**Work task**. Please output exactly the lines of the material from the first through the line containing "Feature news Events", and nothing more.

····················

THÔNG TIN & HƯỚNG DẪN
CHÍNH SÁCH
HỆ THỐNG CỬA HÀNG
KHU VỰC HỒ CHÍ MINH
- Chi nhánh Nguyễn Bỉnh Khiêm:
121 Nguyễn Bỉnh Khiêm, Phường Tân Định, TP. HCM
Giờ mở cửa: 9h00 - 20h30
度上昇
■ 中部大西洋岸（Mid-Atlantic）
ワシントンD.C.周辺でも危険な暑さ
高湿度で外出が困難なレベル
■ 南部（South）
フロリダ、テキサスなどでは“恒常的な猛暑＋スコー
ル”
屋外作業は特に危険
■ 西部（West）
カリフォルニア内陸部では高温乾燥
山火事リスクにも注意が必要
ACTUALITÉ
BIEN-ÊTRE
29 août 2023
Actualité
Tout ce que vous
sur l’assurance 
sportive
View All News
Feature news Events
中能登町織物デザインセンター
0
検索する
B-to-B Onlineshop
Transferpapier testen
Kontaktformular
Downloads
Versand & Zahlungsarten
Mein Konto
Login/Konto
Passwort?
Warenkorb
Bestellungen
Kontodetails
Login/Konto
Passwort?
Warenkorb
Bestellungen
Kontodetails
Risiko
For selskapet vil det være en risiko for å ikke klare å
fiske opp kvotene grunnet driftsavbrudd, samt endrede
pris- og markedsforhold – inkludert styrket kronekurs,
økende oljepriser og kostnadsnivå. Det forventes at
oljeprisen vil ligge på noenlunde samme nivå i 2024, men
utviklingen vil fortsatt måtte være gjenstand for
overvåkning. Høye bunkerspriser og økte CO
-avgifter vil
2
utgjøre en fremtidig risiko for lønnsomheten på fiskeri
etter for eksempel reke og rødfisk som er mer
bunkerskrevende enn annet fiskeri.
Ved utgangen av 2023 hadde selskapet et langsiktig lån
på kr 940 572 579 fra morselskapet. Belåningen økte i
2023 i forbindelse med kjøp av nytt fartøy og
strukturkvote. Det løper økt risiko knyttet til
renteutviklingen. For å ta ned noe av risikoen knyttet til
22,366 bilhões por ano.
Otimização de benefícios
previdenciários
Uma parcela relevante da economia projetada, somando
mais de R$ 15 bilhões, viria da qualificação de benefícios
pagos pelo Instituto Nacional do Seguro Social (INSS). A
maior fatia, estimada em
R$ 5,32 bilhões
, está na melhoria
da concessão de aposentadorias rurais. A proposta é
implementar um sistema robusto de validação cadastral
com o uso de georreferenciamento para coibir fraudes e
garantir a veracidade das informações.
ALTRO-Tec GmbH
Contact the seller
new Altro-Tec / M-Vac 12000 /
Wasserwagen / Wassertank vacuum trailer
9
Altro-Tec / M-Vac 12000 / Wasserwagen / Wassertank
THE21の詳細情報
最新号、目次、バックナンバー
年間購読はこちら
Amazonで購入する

····················

**Solved problem**.
THÔNG TIN & HƯỚNG DẪN
CHÍNH SÁCH
HỆ THỐNG CỬA HÀNG
KHU VỰC HỒ CHÍ MINH
- Chi nhánh Nguyễn Bỉnh Khiêm:
121 Nguyễn Bỉnh Khiêm, Phường Tân Định, TP. HCM
Giờ mở cửa: 9h00 - 20h30
度上昇
■ 中部大西洋岸（Mid-Atlantic）
ワシントンD.C.周辺でも危険な暑さ
高湿度で外出が困難なレベル
■ 南部（South）
フロリダ、テキサスなどでは“恒常的な猛暑＋スコー
ル”
屋外作業は特に危険
■ 西部（West）
カリフォルニア内陸部では高温乾燥
山火事リスクにも注意が必要
ACTUALITÉ
BIEN-ÊTRE
29 août 2023
Actualité
Tout ce que vous
sur l’assurance 
sportive
View All News
Feature news Events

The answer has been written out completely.